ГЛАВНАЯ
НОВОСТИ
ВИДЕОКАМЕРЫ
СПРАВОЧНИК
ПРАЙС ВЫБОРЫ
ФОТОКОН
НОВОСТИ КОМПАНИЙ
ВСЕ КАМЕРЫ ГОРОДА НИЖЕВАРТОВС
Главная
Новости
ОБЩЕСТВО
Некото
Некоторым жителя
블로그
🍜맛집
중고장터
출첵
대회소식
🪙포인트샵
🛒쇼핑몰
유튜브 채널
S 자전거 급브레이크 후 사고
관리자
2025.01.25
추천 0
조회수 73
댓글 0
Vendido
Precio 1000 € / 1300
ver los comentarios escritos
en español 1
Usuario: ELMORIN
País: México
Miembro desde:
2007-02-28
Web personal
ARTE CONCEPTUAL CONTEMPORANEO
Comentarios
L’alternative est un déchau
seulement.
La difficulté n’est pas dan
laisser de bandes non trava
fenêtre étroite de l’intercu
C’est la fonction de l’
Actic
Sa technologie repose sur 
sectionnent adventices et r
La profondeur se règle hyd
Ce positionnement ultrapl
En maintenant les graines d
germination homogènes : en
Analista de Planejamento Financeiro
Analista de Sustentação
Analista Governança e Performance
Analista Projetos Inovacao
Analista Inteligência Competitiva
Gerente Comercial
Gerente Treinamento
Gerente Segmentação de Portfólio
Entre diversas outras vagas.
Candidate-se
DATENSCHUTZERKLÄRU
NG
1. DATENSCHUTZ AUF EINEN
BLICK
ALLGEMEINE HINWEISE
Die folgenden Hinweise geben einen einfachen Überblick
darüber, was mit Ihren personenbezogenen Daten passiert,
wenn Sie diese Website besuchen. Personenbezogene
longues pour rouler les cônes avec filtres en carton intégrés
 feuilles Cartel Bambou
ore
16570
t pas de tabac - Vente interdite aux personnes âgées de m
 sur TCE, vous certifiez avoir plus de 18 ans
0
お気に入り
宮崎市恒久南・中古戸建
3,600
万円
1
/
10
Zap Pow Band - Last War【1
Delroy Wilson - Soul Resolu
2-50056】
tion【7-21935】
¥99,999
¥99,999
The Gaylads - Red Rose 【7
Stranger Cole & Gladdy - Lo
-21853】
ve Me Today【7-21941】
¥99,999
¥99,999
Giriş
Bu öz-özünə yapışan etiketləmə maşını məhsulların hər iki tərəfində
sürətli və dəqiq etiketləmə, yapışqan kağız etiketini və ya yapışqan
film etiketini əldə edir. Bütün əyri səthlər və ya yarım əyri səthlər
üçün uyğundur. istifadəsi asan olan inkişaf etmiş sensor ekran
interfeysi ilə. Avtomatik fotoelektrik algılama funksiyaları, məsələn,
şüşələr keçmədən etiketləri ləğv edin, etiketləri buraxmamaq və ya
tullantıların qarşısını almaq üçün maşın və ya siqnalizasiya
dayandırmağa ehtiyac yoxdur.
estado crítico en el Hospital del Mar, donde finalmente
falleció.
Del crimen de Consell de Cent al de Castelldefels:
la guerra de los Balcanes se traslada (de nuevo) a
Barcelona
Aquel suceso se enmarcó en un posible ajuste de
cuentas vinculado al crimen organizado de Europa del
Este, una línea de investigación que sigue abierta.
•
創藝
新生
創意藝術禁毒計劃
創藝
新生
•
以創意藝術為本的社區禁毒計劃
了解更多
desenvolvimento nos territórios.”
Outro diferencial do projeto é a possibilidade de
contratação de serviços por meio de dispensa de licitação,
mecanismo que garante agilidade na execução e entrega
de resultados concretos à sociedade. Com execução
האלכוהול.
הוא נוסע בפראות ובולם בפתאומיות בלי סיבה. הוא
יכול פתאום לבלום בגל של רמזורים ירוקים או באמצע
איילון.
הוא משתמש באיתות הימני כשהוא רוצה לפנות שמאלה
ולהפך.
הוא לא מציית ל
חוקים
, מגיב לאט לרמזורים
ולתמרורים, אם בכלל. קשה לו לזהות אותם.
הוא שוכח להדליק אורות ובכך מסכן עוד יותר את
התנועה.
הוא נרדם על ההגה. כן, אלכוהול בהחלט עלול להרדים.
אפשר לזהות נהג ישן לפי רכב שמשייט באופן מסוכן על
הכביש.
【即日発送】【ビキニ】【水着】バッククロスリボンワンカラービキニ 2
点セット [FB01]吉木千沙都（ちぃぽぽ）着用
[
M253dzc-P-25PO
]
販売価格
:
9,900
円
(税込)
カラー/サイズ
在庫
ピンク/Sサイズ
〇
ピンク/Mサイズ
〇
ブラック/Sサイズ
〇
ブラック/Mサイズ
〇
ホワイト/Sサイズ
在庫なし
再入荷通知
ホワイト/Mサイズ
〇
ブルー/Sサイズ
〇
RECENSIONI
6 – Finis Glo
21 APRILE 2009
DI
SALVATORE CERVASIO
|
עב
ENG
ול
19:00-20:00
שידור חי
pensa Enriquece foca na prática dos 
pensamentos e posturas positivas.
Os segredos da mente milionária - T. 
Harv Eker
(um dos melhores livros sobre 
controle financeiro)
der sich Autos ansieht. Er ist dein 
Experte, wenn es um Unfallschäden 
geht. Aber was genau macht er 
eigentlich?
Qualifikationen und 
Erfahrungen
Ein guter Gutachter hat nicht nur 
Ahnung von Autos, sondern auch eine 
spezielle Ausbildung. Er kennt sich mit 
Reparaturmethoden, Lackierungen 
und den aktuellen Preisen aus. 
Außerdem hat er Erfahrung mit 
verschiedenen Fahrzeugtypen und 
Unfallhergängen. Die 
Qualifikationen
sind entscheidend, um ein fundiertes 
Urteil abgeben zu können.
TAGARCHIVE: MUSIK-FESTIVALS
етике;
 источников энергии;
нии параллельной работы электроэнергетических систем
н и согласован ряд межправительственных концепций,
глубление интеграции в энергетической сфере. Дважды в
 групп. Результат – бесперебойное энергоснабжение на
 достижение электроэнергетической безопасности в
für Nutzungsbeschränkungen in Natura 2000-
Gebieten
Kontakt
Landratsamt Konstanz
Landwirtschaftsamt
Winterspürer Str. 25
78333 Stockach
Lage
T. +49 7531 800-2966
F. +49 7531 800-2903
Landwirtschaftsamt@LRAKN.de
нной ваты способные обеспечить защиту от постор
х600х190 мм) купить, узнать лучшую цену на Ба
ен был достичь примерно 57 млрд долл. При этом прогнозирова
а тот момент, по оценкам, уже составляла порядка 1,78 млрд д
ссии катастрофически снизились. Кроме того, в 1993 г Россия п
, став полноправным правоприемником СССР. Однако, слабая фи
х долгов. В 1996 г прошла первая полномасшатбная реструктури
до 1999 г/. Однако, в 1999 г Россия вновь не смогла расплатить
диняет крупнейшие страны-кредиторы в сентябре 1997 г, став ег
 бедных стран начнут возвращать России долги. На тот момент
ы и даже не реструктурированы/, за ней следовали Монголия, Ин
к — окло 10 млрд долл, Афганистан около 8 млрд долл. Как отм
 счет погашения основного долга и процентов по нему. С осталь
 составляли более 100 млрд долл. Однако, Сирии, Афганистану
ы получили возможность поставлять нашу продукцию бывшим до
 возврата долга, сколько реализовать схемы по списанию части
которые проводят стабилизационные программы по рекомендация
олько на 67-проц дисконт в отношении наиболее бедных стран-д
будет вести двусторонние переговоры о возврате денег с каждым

▸ TASK TO COMPLETE
Of the lines above, retype only those from the line containing "ver los comentarios escritos" through the line containing "sectionnent adventices et r", including both, exactly.

▸ WRITTEN ANSWER
ver los comentarios escritos
en español 1
Usuario: ELMORIN
País: México
Miembro desde:
2007-02-28
Web personal
ARTE CONCEPTUAL CONTEMPORANEO
Comentarios
L’alternative est un déchau
seulement.
La difficulté n’est pas dan
laisser de bandes non trava
fenêtre étroite de l’intercu
C’est la fonction de l’
Actic
Sa technologie repose sur 
sectionnent adventices et r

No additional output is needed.